Meta, though, has billions of users, and even a tiny fraction of a billion is still a significant sum, said Dan Milmo in The Guardian. Meta’s “business model is under pressure on several fronts.” The digital advertising market is tightening, and Meta, like Snap, has seen a drop in ad revenue following Apple’s 2021 privacy policy changes, which limited the platform’s ability to target users with personalized ads. In addition, European regulators have grown increasingly unfriendly to data-oriented advertising. Bank of America estimates that Meta could attract about 12 million paying users in the first year—out of nearly 3 billion total daily users across the platforms of Facebook, Instagram, WhatsApp, and Messenger— for subscriber revenue of approximately $1.7 billion. Meta had revenue of $116.6 billion last year.

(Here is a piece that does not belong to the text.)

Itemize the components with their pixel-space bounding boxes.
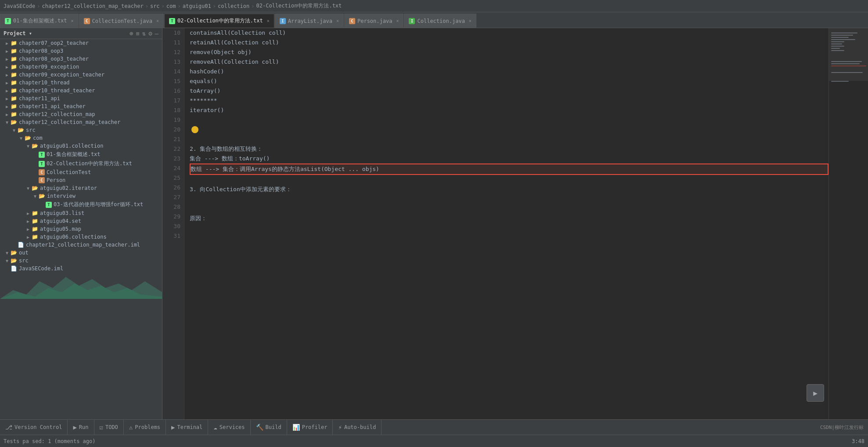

As financial analyst Dan Ives put it, “This is a low-hanging-fruit way to potentially pick up some incremental revenue.”
Still, “most Facebook copycats have fallen flat,” said Max Chafkin in Bloomberg Businessweek. Twitter owner Elon Musk may be gloating—he replied to a meme showing Meta’s Mark Zuckerberg “copying off of Musk’s schoolwork”—but Twitter Blue is no success story. It’s had trouble with users impersonating famous people: Just last week, the BBC had to pull an item about actor Will Ferrell after being fooled by an impostor’s Blue account. Meta says it will require government ID to get a Verified account, and maybe that will work. If it doesn’t, and its platforms end up pushing the paid content of “spammers and misinformation profiteers,” Meta will alienate users—and advertisers.